Using the records below, output the stretch that opens with the line containing "Privacy Policy (448, 1876)" and closes with the line containing "R&D Tax Credits (539, 1148)", exactly and including both lines, with nothing more.

Raw data below:

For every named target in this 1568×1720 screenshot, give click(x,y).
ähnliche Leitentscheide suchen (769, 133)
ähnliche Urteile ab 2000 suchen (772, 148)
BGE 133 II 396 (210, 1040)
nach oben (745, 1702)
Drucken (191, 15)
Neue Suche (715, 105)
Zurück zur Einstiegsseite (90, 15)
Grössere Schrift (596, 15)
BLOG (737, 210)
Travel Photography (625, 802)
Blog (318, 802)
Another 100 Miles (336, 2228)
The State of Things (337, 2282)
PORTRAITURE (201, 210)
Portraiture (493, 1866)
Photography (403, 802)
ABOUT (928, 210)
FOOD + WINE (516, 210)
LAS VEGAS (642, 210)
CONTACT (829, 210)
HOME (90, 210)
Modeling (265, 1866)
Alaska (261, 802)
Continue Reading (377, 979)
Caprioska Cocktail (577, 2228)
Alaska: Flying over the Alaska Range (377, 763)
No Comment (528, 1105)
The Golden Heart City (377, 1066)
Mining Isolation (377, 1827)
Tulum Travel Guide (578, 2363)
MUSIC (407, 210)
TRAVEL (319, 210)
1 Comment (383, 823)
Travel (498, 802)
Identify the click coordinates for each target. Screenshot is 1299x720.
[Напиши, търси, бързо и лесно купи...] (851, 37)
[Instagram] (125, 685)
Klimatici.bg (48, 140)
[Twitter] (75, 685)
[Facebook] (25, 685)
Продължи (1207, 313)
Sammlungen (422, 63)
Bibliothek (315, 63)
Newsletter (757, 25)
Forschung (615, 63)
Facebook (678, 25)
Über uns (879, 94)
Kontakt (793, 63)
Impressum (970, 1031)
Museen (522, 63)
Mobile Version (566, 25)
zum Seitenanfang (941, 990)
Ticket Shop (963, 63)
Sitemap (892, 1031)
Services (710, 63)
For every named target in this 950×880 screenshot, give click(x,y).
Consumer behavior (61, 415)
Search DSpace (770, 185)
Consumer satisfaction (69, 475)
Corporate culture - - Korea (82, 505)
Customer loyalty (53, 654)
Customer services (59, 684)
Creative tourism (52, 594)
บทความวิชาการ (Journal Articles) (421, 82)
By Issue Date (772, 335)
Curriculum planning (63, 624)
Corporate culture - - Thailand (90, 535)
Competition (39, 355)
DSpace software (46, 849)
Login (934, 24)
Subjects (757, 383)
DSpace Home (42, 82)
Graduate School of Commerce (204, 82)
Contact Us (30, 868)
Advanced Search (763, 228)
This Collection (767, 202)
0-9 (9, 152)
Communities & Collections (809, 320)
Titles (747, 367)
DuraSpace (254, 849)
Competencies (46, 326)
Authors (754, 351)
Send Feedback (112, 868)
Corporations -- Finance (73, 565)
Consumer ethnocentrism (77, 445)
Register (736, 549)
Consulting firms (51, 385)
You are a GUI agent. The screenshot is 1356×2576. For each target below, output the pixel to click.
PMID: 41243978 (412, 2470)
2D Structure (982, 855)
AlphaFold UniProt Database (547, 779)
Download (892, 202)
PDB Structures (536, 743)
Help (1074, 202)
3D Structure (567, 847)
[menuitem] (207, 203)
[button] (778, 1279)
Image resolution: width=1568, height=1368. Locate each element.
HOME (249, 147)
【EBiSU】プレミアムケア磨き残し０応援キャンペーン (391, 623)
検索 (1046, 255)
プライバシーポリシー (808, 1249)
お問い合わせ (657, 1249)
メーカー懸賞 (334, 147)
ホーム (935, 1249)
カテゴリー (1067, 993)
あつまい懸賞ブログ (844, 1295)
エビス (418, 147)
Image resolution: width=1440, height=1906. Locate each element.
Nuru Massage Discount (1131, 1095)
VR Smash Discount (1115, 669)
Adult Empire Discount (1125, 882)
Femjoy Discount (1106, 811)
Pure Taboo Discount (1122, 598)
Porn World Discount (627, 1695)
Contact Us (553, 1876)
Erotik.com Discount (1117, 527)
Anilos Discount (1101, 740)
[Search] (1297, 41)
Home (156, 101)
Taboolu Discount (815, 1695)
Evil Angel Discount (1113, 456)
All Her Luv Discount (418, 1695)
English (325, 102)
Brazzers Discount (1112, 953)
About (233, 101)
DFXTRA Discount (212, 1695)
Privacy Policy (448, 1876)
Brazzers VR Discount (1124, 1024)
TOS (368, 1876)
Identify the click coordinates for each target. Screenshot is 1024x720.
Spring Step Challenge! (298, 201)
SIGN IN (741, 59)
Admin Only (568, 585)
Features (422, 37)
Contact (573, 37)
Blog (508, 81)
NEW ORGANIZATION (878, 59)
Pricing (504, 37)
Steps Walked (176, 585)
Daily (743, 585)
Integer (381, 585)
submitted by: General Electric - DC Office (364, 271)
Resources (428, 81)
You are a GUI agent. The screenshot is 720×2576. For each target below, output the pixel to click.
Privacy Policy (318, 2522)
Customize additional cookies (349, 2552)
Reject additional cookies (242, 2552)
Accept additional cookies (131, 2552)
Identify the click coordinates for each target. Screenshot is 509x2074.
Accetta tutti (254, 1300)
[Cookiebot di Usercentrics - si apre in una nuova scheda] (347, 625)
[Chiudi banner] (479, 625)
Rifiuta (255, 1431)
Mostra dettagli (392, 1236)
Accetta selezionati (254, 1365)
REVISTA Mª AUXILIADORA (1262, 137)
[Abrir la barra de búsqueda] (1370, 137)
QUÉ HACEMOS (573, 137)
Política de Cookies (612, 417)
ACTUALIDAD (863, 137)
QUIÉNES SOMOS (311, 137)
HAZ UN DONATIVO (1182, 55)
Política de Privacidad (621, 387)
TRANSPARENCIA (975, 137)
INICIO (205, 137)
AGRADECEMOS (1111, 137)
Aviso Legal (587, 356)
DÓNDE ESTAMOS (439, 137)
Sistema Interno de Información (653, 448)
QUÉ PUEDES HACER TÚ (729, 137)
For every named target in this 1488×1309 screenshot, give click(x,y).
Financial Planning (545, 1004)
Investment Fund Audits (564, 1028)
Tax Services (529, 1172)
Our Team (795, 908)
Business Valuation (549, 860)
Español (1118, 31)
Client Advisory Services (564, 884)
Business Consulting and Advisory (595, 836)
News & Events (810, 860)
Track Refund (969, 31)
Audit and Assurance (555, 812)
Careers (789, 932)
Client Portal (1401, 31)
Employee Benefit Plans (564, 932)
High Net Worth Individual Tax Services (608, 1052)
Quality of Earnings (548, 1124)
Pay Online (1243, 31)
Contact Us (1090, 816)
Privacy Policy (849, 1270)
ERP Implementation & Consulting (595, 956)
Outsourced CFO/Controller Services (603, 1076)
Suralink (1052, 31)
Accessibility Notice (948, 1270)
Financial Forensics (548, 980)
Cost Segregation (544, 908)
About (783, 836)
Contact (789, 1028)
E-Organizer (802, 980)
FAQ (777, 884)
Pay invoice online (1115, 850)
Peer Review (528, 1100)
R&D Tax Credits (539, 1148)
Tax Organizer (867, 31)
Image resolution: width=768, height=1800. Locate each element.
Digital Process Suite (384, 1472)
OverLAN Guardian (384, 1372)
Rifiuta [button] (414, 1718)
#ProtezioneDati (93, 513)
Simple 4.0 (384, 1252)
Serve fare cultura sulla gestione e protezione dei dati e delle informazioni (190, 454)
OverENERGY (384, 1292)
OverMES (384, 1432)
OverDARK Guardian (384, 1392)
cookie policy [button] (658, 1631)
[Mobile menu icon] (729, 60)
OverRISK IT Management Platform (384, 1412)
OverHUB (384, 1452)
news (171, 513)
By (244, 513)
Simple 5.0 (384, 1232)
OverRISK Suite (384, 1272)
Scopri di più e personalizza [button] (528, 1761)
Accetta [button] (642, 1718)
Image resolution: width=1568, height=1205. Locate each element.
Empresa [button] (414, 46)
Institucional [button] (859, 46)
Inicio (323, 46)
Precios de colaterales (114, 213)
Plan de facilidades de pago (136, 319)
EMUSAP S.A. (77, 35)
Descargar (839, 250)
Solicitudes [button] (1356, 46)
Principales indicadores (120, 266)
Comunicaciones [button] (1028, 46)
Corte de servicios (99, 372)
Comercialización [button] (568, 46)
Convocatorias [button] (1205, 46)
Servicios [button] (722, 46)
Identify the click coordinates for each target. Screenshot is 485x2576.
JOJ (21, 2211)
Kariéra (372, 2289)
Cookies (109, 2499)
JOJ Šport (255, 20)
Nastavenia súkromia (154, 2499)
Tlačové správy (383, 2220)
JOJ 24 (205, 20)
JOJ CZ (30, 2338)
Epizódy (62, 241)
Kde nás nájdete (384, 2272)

End of Raw data.

[Exercise result]
Privacy Policy (448, 1876)
Brazzers VR Discount (1124, 1024)
TOS (368, 1876)
Identify the click coordinates for each target. Screenshot is 1024x720.
Spring Step Challenge! (298, 201)
SIGN IN (741, 59)
Admin Only (568, 585)
Features (422, 37)
Contact (573, 37)
Blog (508, 81)
NEW ORGANIZATION (878, 59)
Pricing (504, 37)
Steps Walked (176, 585)
Daily (743, 585)
Integer (381, 585)
submitted by: General Electric - DC Office (364, 271)
Resources (428, 81)
You are a GUI agent. The screenshot is 720×2576. For each target below, output the pixel to click.
Privacy Policy (318, 2522)
Customize additional cookies (349, 2552)
Reject additional cookies (242, 2552)
Accept additional cookies (131, 2552)
Identify the click coordinates for each target. Screenshot is 509x2074.
Accetta tutti (254, 1300)
[Cookiebot di Usercentrics - si apre in una nuova scheda] (347, 625)
[Chiudi banner] (479, 625)
Rifiuta (255, 1431)
Mostra dettagli (392, 1236)
Accetta selezionati (254, 1365)
REVISTA Mª AUXILIADORA (1262, 137)
[Abrir la barra de búsqueda] (1370, 137)
QUÉ HACEMOS (573, 137)
Política de Cookies (612, 417)
ACTUALIDAD (863, 137)
QUIÉNES SOMOS (311, 137)
HAZ UN DONATIVO (1182, 55)
Política de Privacidad (621, 387)
TRANSPARENCIA (975, 137)
INICIO (205, 137)
AGRADECEMOS (1111, 137)
Aviso Legal (587, 356)
DÓNDE ESTAMOS (439, 137)
Sistema Interno de Información (653, 448)
QUÉ PUEDES HACER TÚ (729, 137)
For every named target in this 1488×1309 screenshot, give click(x,y).
Financial Planning (545, 1004)
Investment Fund Audits (564, 1028)
Tax Services (529, 1172)
Our Team (795, 908)
Business Valuation (549, 860)
Español (1118, 31)
Client Advisory Services (564, 884)
Business Consulting and Advisory (595, 836)
News & Events (810, 860)
Track Refund (969, 31)
Audit and Assurance (555, 812)
Careers (789, 932)
Client Portal (1401, 31)
Employee Benefit Plans (564, 932)
High Net Worth Individual Tax Services (608, 1052)
Quality of Earnings (548, 1124)
Pay Online (1243, 31)
Contact Us (1090, 816)
Privacy Policy (849, 1270)
ERP Implementation & Consulting (595, 956)
Outsourced CFO/Controller Services (603, 1076)
Suralink (1052, 31)
Accessibility Notice (948, 1270)
Financial Forensics (548, 980)
Cost Segregation (544, 908)
About (783, 836)
Contact (789, 1028)
E-Organizer (802, 980)
FAQ (777, 884)
Pay invoice online (1115, 850)
Peer Review (528, 1100)
R&D Tax Credits (539, 1148)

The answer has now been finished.